The Arcimboldo exhibits have given viewers an opportunity to delve into the mind of this oft-forgotten artist. He was born in Milan in 1526 to the Italian painter Biagio. He spent his early career designing stained-glass cathedral windows, tapestries and frescoes. His talent was remarkable, earning him a solid reputation in Milan. Before long, he caught the eye of Emperor Maximilian II, who summoned the painter to his Vienna court in the early 1560s.
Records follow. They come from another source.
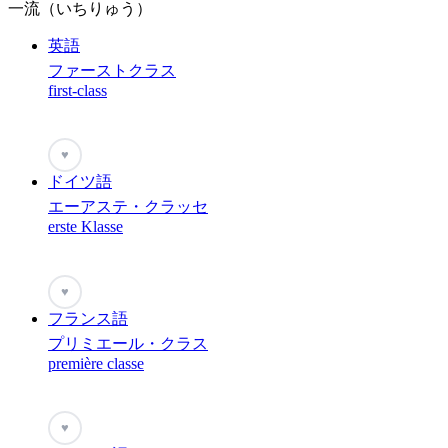
一流（いちりゅう）
英語
ファーストクラス
first-class
♥
ドイツ語
エーアステ・クラッセ
erste Klasse
♥
フランス語
プリミエール・クラス
première classe
♥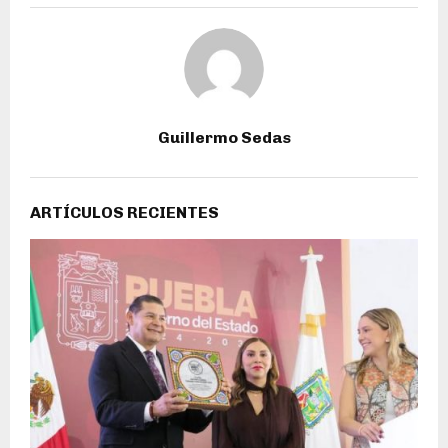
Guillermo Sedas
ARTÍCULOS RECIENTES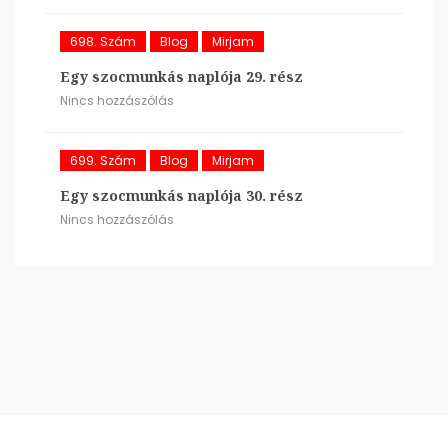
698. Szám
Blog
Mirjam
Egy szocmunkás naplója 29. rész
Nincs hozzászólás
699. Szám
Blog
Mirjam
Egy szocmunkás naplója 30. rész
Nincs hozzászólás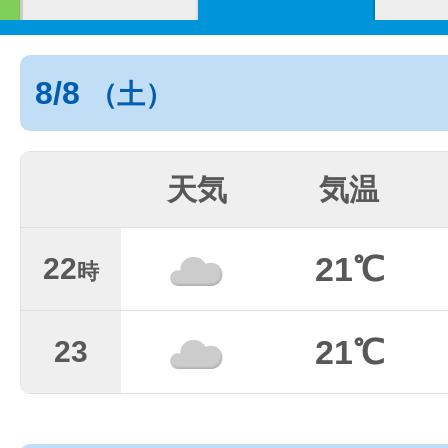
8/8
（土）
天気
気温
21℃
22
時
21℃
23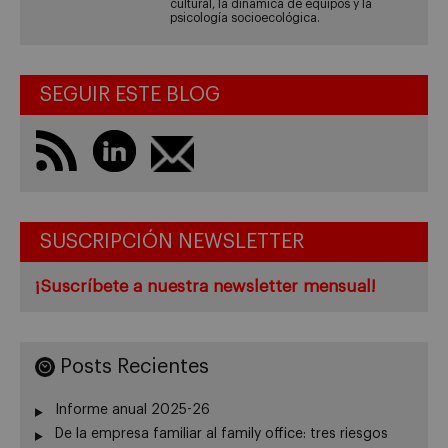
cultural, la dinámica de equipos y la
psicología socioecológica.
SEGUIR ESTE BLOG
SUSCRIPCIÓN NEWSLETTER
¡Suscríbete a nuestra newsletter mensual!
Posts Recientes
Informe anual 2025-26
De la empresa familiar al family office: tres riesgos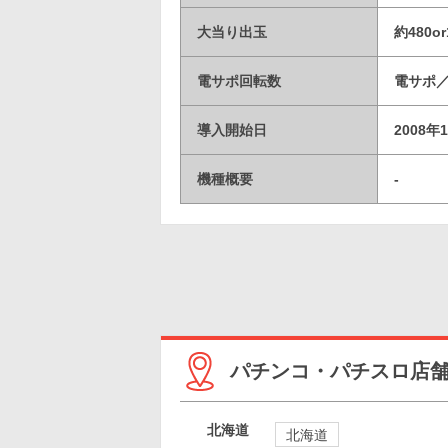
大当り出玉
約480or
電サポ回転数
電サポ／
導入開始日
2008年
機種概要
-
パチンコ・パチスロ店
北海道
北海道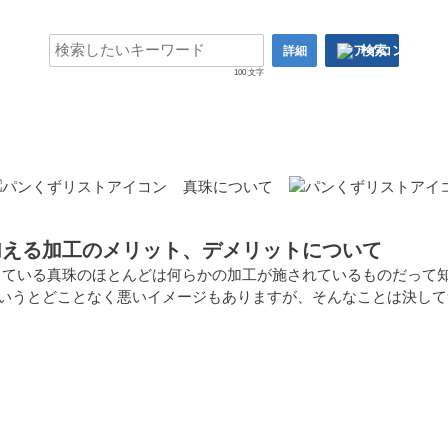
検索
詳細
100 文字
真珠について
加える加工のメリット、デメリットについて
出ている真珠のほとんどは何らかの加工が施されているものだって
というとどことなく悪いイメージもありますが、そんなことは決し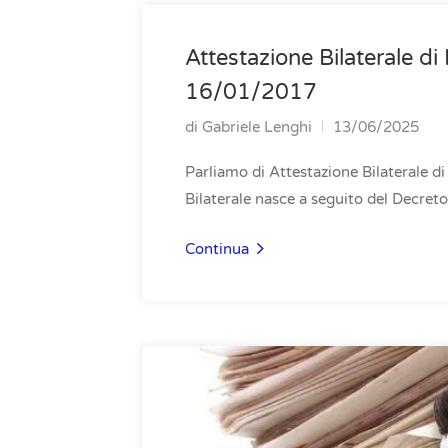
Attestazione Bilaterale d
16/01/2017
di
Gabriele Lenghi
13/06/2025
Parliamo di Attestazione Bilaterale d
Bilaterale nasce a seguito del Decret
Continua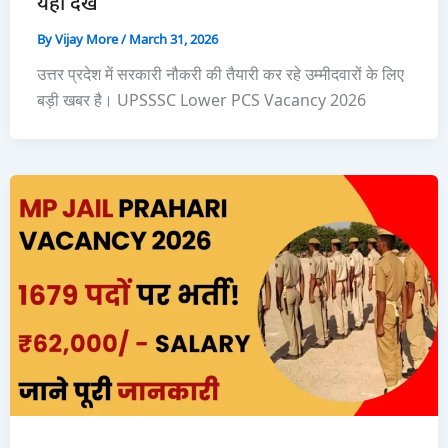
यहां देखें
By
Vijay More
/
March 31, 2026
उत्तर प्रदेश में सरकारी नौकरी की तैयारी कर रहे उम्मीदवारों के लिए
बड़ी खबर है। UPSSSC Lower PCS Vacancy 2026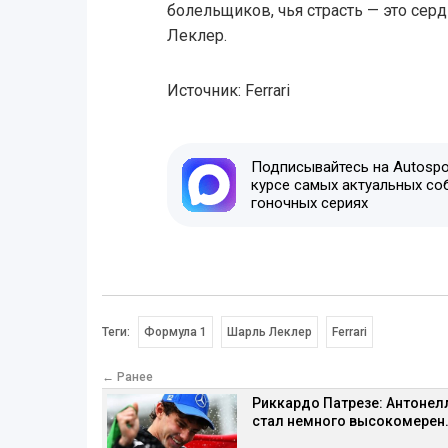
болельщиков, чья страсть — это сер
Леклер.
Источник: Ferrari
Подписывайтесь на Autospor
курсе самых актуальных со
гоночных сериях
Теги:
Формула 1
Шарль Леклер
Ferrari
← Ранее
Риккардо Патрезе: Антонел
стал немного высокомерен.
The first known portrait heads were presented to Maximilian on January 1, 1569. One set of paintings was entitled The Four Seasons (Winter, Spring, Summer, Fall), and the other, The Four Elements (Earth, Water, Fire, Air). In Winter, the subject wears a clock monogrammed with an “M” for Maximilian, that closely resembles one that the emperor actually owned. Summer’s ear is an actual ear of corn. Earth depicts a lion skin, drawing reference to the mythological Hercules, the Greek god to whom the Hapsburgs proclaimed they descended from. And Fire’s nose and ear are made of firecrackers. To further emphasize the royalty of the subjects, Arcimboldo crowns his figures with tree branches, coral fragments and even stag’s antlers.
Arcimboldo also went on to create many other portraits of figures from Maximilian’s court, including that of lawyer Ulrich Zasius as a surf and turf platter of chicken and fish, and of librarian Wolfgang Zasius with book spines for limbs and fanned out book pages for hair.
Indeed, the paintings were ultimately meant to amuse, but they also reflected the “majesty of the ruler, the copiousness of creation and the power of the ruling family over everything,” says Thomas DaCosta Kaufmann, an art history professor at Princeton University who is also the author of Arcimboldo: Visual Jokes, Natural History, and Still-Life Painting. “In some ways it’s just humor, but the humor resolves itself in a serious way.” Maximilian was so fascinated with the imagery, that he and many other members of the royal court went so far as to dress up as the elements and seasons in a 1571 festival organized by Arcimboldo himself.
When Maximilian died, his son Rudolf II continued to work with Arcimboldo, commissioning him primarily as a court portraitist. Arcimboldo’s absence from Milan coincided with the reign of a particularly stern Milanese archbishop who had little patience for local artists who incorporated humor into their work. The Hapsburgs, on the other hand, welcomed imaginative works. They promoted an avant-garde atmosphere in their court, and encouraged artists and intellectuals alike to think and act progressively.
According to accounts of colleagues and contemporaries, Arcimboldo embraced anything capricciosa, or whimsical. Whether it meant he was inventing a new instrument, writing poetry, or inventing wild costumes for royal pageants, the artist brought the fantastic to life. Yet it is more than just a sort of creative gimmick. Naturalism plays a key role in these pieces. Arcimboldo not only catalogued the flora and fauna, but related them to the human subject in a way that highlights his acumen. “Every plant, every grass, every flower is recognizable from a scientific point of view,” says Lucia Tomasi Tongiorgi, an art historian at the University of Pisa. “That’s not a joke. It’s knowledge.”
Unfortunately, during the Thirty Years’ War (1618 – 1648), the private collections of the emperor were looted, and a number of Arcimboldo’s paintings were carried off. And for centuries, the once famous artist seemed almost forgotten.
Arcimboldo would remain rather obscure until the 20th century, until the rise of Surrealism reinvigorated the taste for the quirky and quixotic. Salvador Dalí and Pablo Picasso admired Arcimboldo’s work, and dubbed him the grandfather of Surrealism. Since then, his works have continued to surface, and Arcimboldo has become a celebrated artist among the world today.